In The Marketplace of Revolution (2004), T. H. Breen reinterprets the American Revolution within the framework of his answer to the question, “What made it possible for the American colonists to transcend their myriad divisions and disagreements and come together as a single people in opposition to England?” His answer is that their shared experience as consumers of British goods both gave rise to their grievances and provided them with a means to unite and prove their loyalty to the new “imagined community” of Americans. The first claim is familiar: Parliament stoked discontent in the colonies by imposing numerous regulations and taxes on commodities that Americans imported. The second claim is original to Breen: the “consumer revolution” of the mid-eighteenth century first went a long way toward culturally homogenizing America, and then later, in the late 1760s and early 1770s, it made possible the colonial boycott of British tea and other goods, which provided ordinary people with the means of proving their commitment to the revolution -- indeed, of getting involved with it at all -- and thus of coming to trust each other during the political fight with England. Thus, the consumer boycott, which Breen credits Americans with inventing, was a necessary condition of the Revolution. By participating in it -- that is, by sacrificing the private pleasures of drinking tea and buying British products for the sake of achieving a common political goal -- colonists effectively created and identified with the new community of ‘Americans,’ and so created the revolution. [Breen likely overestimates the importance of the boycott, however.]

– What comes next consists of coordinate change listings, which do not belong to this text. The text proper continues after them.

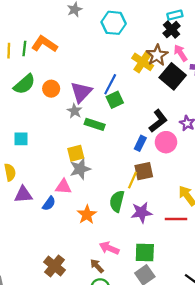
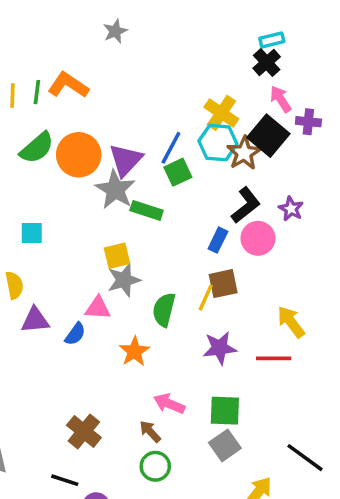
cyan hexagon: (114, 23) -> (218, 143), moved
brown star: (157, 55) -> (244, 153), moved
orange circle: (51, 89) -> (79, 155), size x1.6
gray star: (75, 111) -> (115, 190), size x1.6
green semicircle: (117, 201) -> (164, 310), moved

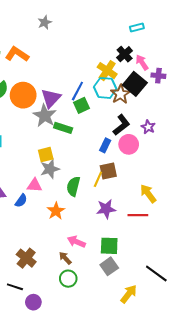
black cross: (267, 63) -> (125, 54), moved

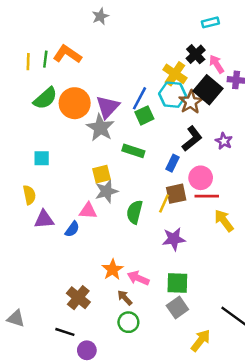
green rectangle: (63, 128) -> (133, 151), moved
pink circle: (129, 144) -> (201, 178), moved
orange star: (56, 211) -> (113, 270), moved
red line: (138, 215) -> (207, 196), moved

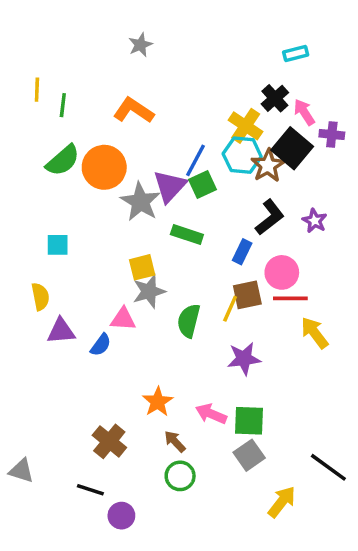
orange L-shape: (67, 54) -> (133, 110), moved
yellow line: (28, 62) -> (37, 90), moved
purple triangle: (108, 107) -> (170, 186), moved
pink arrow: (138, 278) -> (211, 414), moved

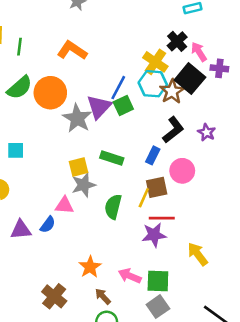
green rectangle: (187, 235) -> (112, 158), moved
red line: (290, 298) -> (162, 218), moved
purple triangle: (61, 331) -> (21, 230), moved
yellow arrow: (315, 333) -> (198, 254), moved

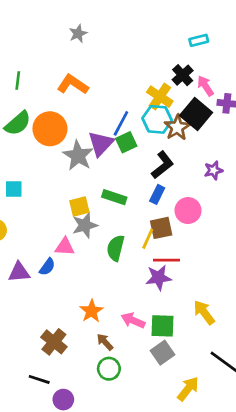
black L-shape: (173, 130) -> (163, 165), moved
purple star: (207, 132) -> (213, 170), turned 30
yellow arrow: (198, 254) -> (204, 312), moved

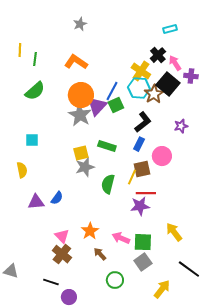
orange circle: (50, 129) -> (81, 95), moved
pink triangle: (65, 247) -> (62, 236), moved, turned 42
green circle: (109, 369) -> (115, 280), moved

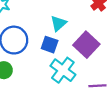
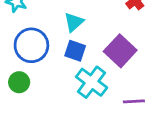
cyan triangle: (58, 23) -> (74, 22), moved

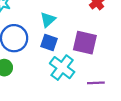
purple square: (120, 51) -> (85, 43), turned -30

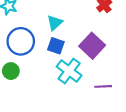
purple square: (85, 43) -> (92, 46), turned 30

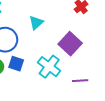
blue square: (56, 46) -> (16, 64), moved

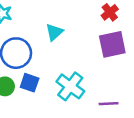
purple square: (70, 44) -> (112, 44), moved, turned 35

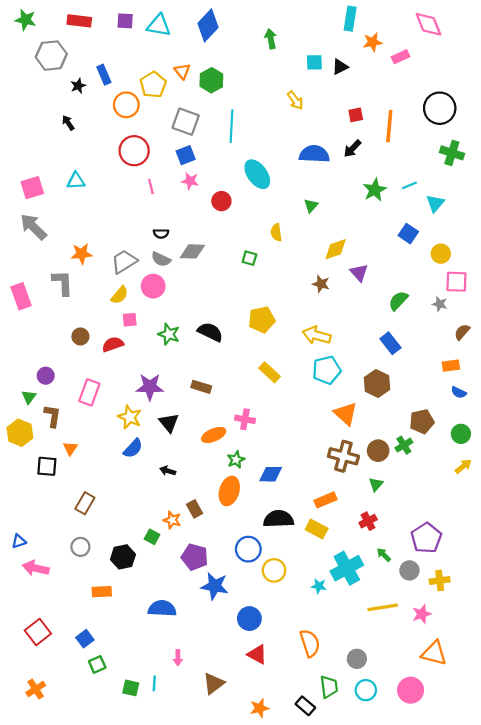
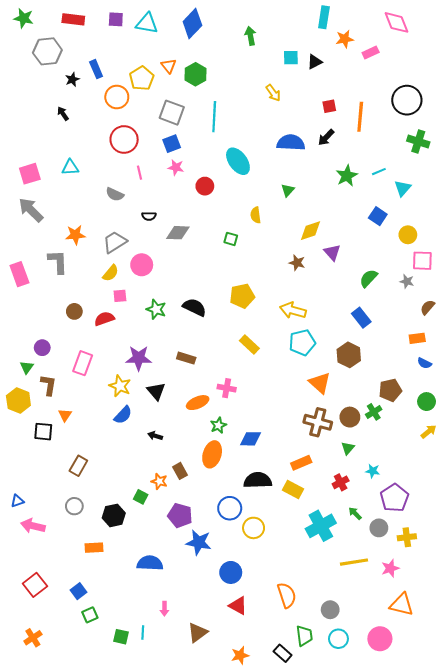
gray semicircle: (161, 259) -> (115, 194), moved
cyan star: (319, 586) -> (373, 471), moved

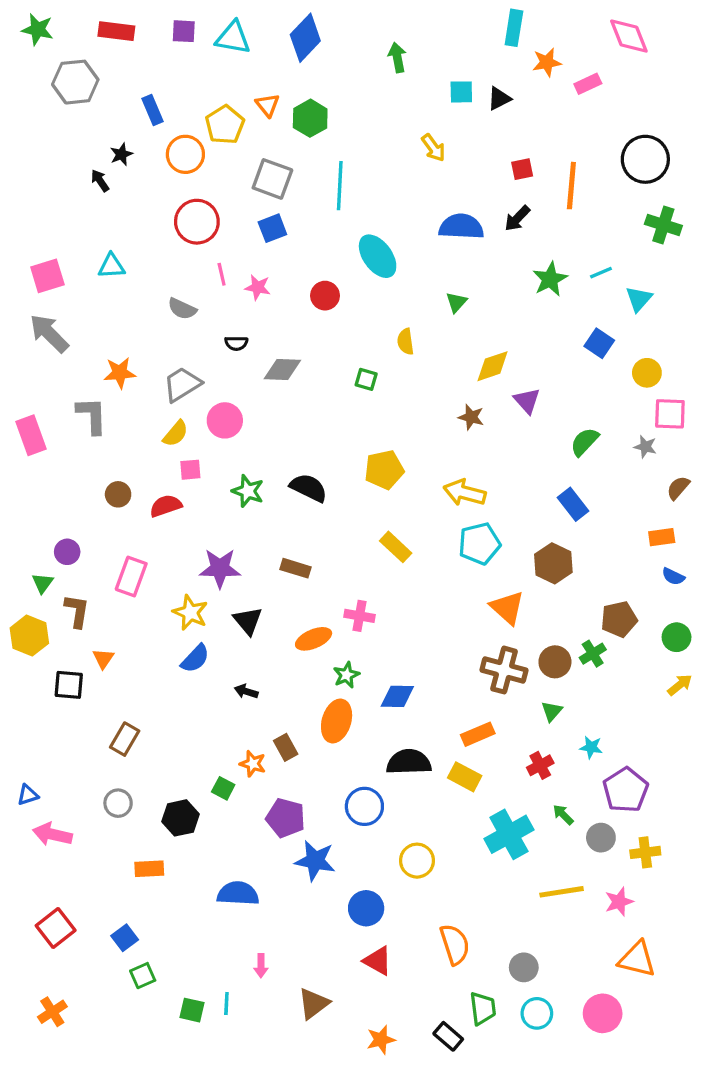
black star: (72, 79) -> (121, 154), moved
pink star: (176, 167) -> (258, 287), moved
yellow circle: (254, 528) -> (417, 861), moved

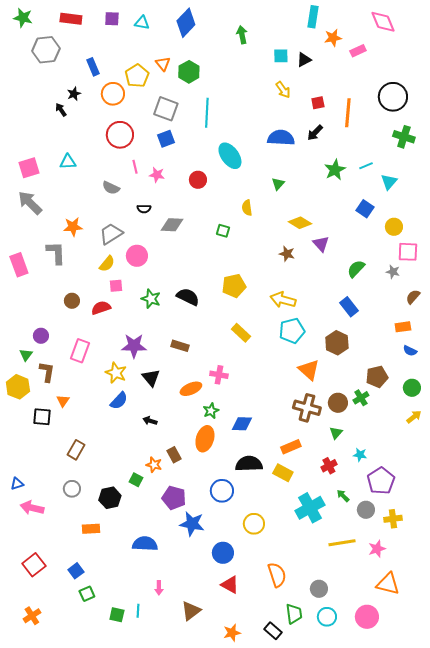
cyan triangle: (233, 38) -> (142, 23), size x0.7
yellow arrow: (433, 148) -> (283, 90), moved
yellow diamond: (493, 366) -> (300, 223), turned 50

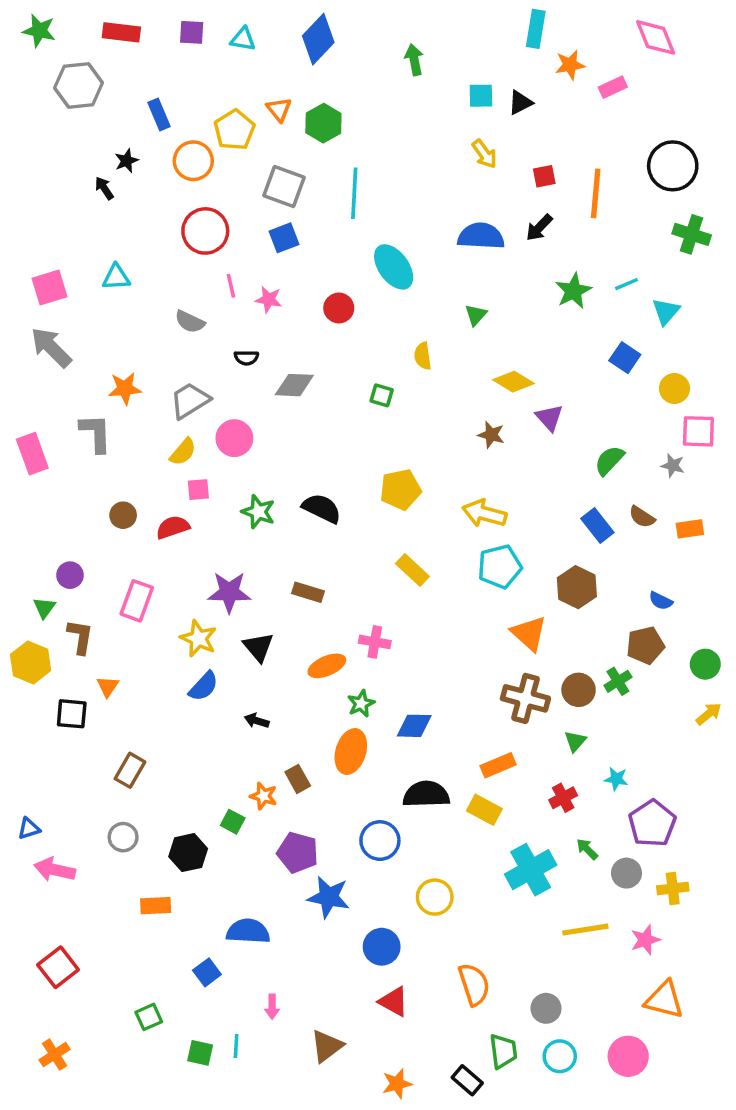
brown semicircle: (413, 297) -> (642, 517), moved, turned -98
orange rectangle: (403, 327) -> (690, 529), moved
blue semicircle: (410, 351) -> (661, 601), moved
blue square: (76, 571) -> (207, 972), moved

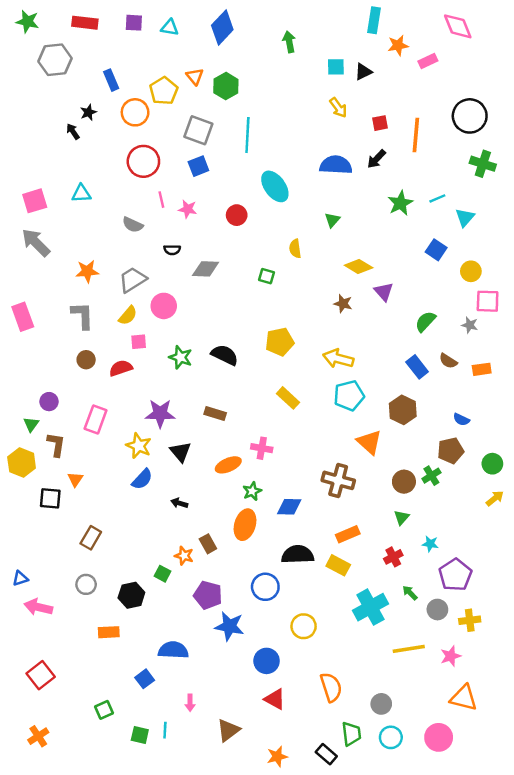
gray L-shape: (96, 433) -> (82, 316), moved
brown cross: (525, 698) -> (338, 480), moved

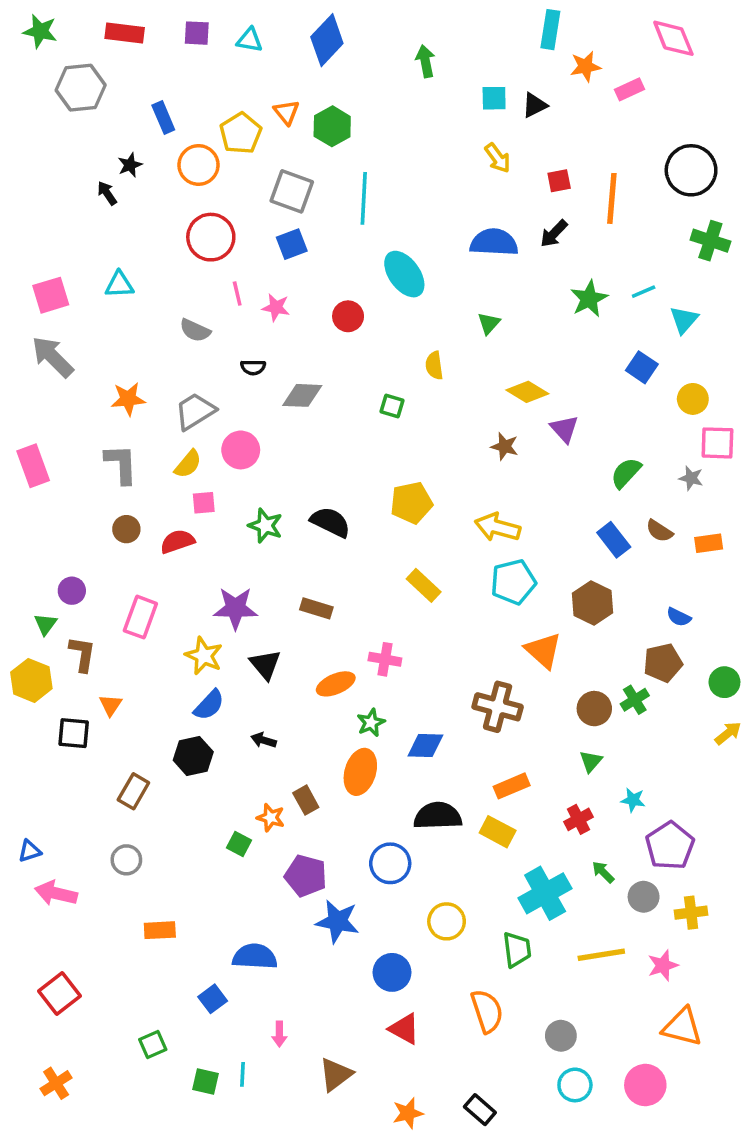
black hexagon: (131, 595) -> (193, 756), moved
green trapezoid: (351, 734) -> (517, 950), moved

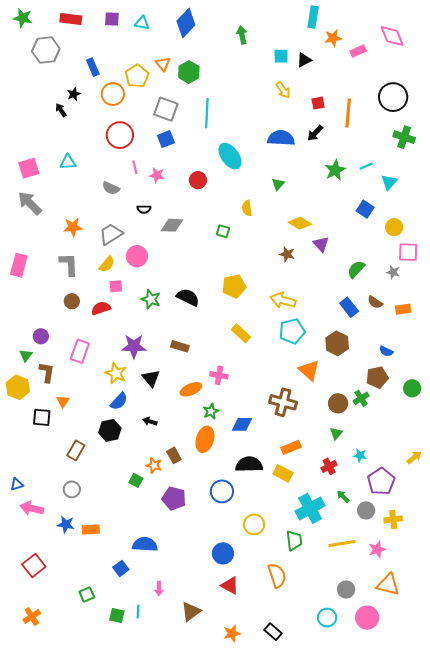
pink diamond: (673, 38) -> (392, 36), moved
pink rectangle: (33, 466) -> (19, 265), turned 35
yellow arrow: (728, 733) -> (414, 457), moved
blue star: (337, 921) -> (66, 524), moved, size x0.7
gray circle: (561, 1036) -> (346, 589), moved

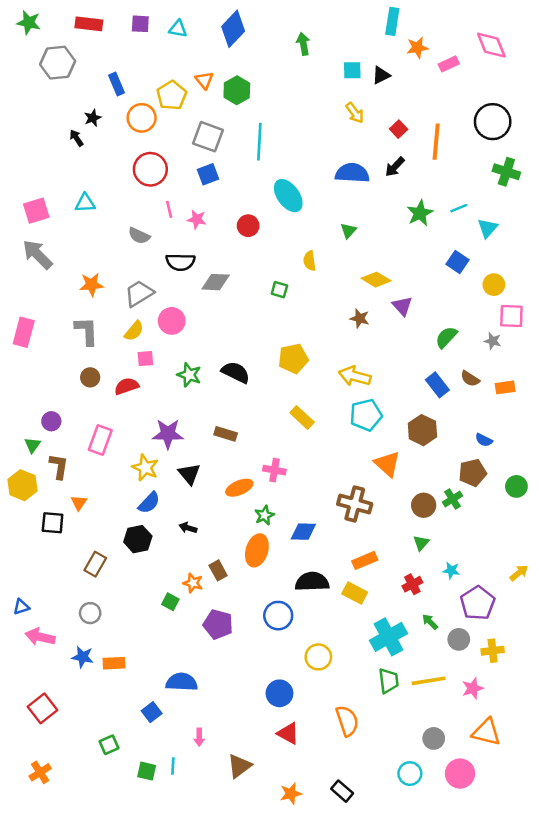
red square: (318, 103) -> (399, 129), turned -32
black semicircle: (144, 209) -> (180, 262), size x1.6
green trapezoid: (294, 540) -> (389, 681), moved

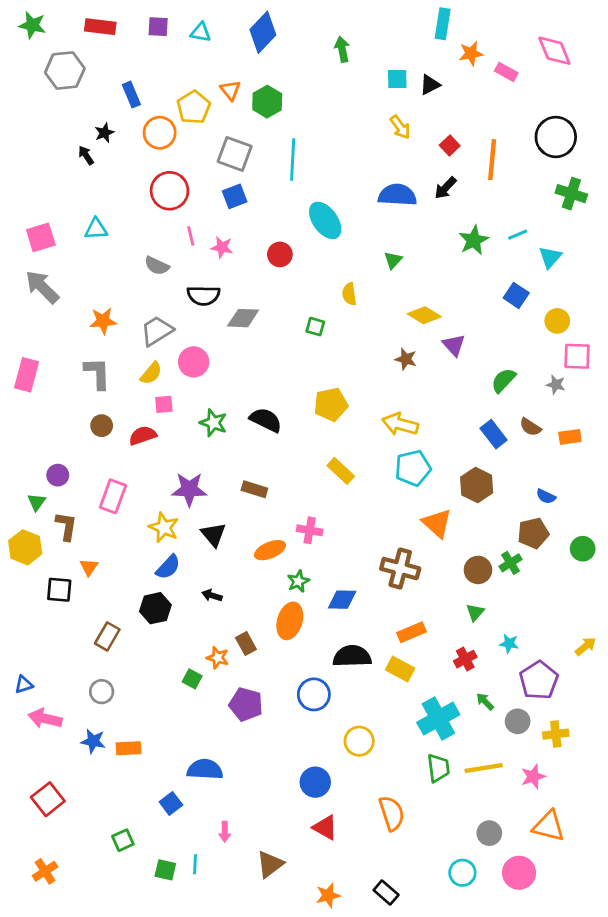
pink rectangle: (449, 64) -> (506, 72), turned 54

Breen devotes the first part of his book to an analysis of the consumer revolution itself. He shows how it came about and what its social ramifications were. Within three or four decades, people of almost all classes went from living the simple life to living the fashionable life, so to speak: even the lower classes insisted on buying new and colorful goods from England, including trendy clothes and, of course, tea. External distinctions between the upper and lower classes began to break down, and a democratic, liberal consciousness of consumer rights prevailed everywhere. Conservative moralists lamented that one could no longer tell who was a commoner and who a gentleman or lady: they all looked similar. In short, consumption-patterns that ordinary people would previously have considered luxurious became necessary, a necessary component of the good life. This fact is what made their voluntary boycotts of tea and other products during the constitutional crisis with Britain such a powerful statement.
The second part of the book explains in detail the role of massive boycotts in preparing the nascent nation for revolution. As Parliament was passing and repealing in succession the laws and taxes that its colonial subjects found so onerous and insulting (given their lack of political representation), Americans realized that their greatest source of power with respect to England was as consumers of its exports. Due to its size, the American market was extremely important to England. The colonists decided to leverage their economic power to influence Parliament’s policies. Breen traces Americans’ first tentative steps in the late 1760s toward organizing consumer boycotts and shows how the populace grew increasingly radicalized year by year -- up to 1775 -- as its boycotts became more ambitious. The politicization of consumer choice achieved through boycotts was essential to this process of radicalization in that it injected politics even into the domestic sphere; not only men but women were compelled to identify with America, to adopt its cause as their own, by foregoing the pleasures of British goods. By 1776, ordinary colonists had thus constructed a new political identity for themselves.